- **Exercise objective**
For the string "Tool", count the lines in the records below that contain it. Answer with that number alone.

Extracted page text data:
⁂

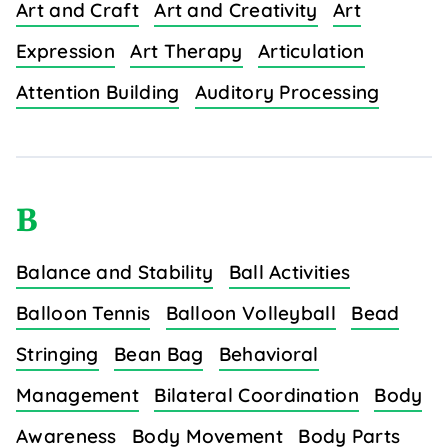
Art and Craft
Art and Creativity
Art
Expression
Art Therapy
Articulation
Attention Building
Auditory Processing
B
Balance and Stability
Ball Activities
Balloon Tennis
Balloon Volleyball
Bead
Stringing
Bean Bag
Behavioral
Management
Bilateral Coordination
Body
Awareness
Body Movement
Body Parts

⁂

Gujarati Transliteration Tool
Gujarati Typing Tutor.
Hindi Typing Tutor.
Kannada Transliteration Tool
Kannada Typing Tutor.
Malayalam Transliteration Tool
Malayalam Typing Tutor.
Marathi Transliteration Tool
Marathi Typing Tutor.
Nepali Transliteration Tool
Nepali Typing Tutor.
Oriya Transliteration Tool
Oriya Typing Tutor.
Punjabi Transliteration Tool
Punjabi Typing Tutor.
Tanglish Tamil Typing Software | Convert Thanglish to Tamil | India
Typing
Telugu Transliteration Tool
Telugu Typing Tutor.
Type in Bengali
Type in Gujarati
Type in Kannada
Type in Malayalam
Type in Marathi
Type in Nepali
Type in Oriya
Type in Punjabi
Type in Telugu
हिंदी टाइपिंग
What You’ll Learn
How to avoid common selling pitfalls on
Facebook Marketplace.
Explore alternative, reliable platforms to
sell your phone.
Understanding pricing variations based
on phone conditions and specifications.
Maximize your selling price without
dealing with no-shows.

⁂

- **Solution for this problem**
8